#### Exercise inputs
=== Section Start ===

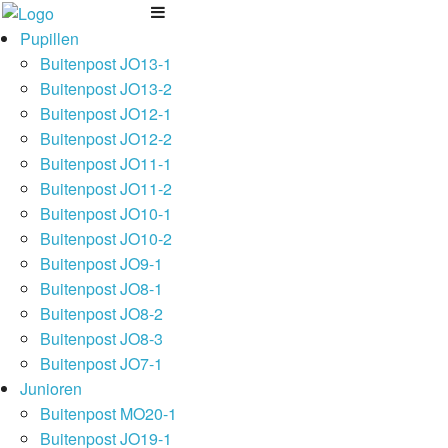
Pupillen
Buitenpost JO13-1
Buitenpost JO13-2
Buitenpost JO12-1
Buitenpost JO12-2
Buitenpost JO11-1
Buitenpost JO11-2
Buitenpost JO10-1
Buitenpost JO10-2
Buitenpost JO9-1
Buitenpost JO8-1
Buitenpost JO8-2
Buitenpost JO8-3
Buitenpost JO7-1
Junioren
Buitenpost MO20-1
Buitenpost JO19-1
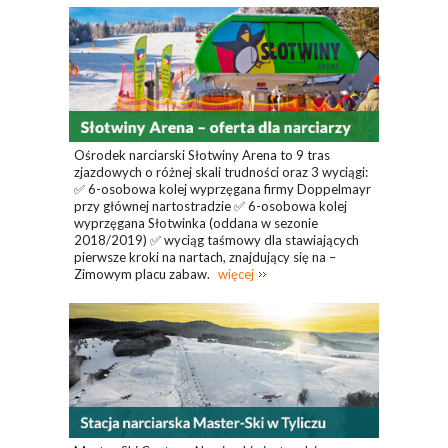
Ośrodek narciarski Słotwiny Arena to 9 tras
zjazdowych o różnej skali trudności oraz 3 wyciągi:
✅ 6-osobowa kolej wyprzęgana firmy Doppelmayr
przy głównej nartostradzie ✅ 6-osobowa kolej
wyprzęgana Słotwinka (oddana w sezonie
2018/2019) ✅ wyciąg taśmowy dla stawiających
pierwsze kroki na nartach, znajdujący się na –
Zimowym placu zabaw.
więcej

=== Section End ===
=== Section Start ===

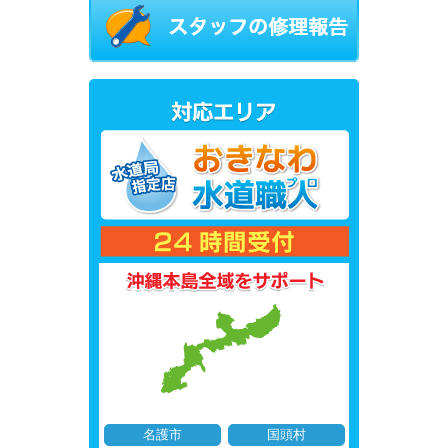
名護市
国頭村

=== Section End ===
=== Section Start ===

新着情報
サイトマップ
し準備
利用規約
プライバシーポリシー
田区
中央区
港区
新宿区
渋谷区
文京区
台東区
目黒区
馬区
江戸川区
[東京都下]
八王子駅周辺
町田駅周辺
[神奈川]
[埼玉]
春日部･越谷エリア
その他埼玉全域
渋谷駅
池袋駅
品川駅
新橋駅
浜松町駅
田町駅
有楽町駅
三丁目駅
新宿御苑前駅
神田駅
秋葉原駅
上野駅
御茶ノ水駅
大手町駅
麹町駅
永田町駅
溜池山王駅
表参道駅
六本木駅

=== Section End ===

#### Exercise
Find every line above that contains the word "wyprzęgana", and return each one.

#### Solution to this exercise
✅ 6-osobowa kolej wyprzęgana firmy Doppelmayr
wyprzęgana Słotwinka (oddana w sezonie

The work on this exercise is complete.